### Task
Omit all pictures, and print word for word only the lines from the one containing "T 020 493 03 67" through the end of the data.

### Entries provided
.....
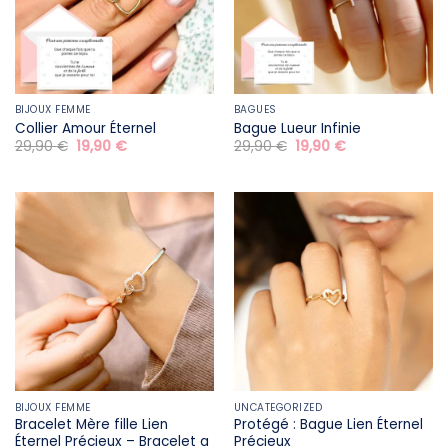
BIJOUX FEMME
BAGUES
Collier Amour Éternel
Bague Lueur Infinie
Le
Le
Le
Le
29,90
€
19,90
€
29,90
€
19,90
€
prix
prix
prix
prix
initial
actuel
initial
actuel
était :
est :
était :
est :
29,90 €.
19,90 €.
29,90 €.
19,90 €.
BIJOUX FEMME
UNCATEGORIZED
Bracelet Mère fille​ Lien
Protégé : Bague Lien Éternel
Éternel Précieux – Bracelet a
Précieux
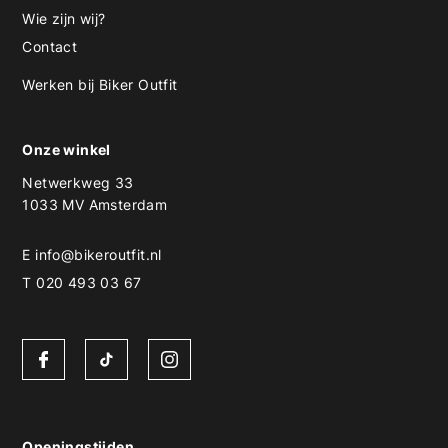
Wie zijn wij?
Contact
Werken bij Biker Outfit
Onze winkel
Netwerkweg 33
1033 MV Amsterdam
E
info@bikeroutfit.nl
T 020 493 03 67
Openingstijden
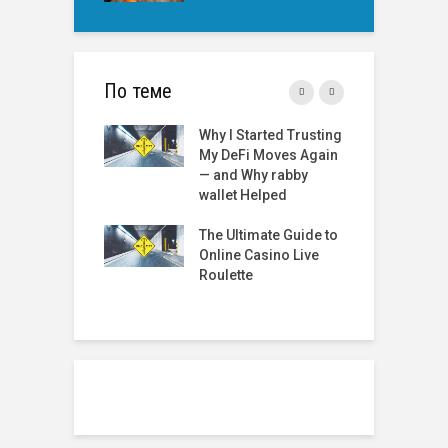
По теме
Started Trusting
The Best Online
T
Fi Moves Again
Roulette Sites: A
t
 Why rabby
Comprehensive
 Helped
Guide
R
2
timate Guide to
Roulette Online Real
G
 Casino Live
Money India: A
te
Comprehensive
Review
.....
### Answer space
T 020 493 03 67
Openingstijden
По теме
Started Trusting
The Best Online
T
Fi Moves Again
Roulette Sites: A
t
 Why rabby
Comprehensive
 Helped
Guide
R
2
timate Guide to
Roulette Online Real
G
 Casino Live
Money India: A
te
Comprehensive
Review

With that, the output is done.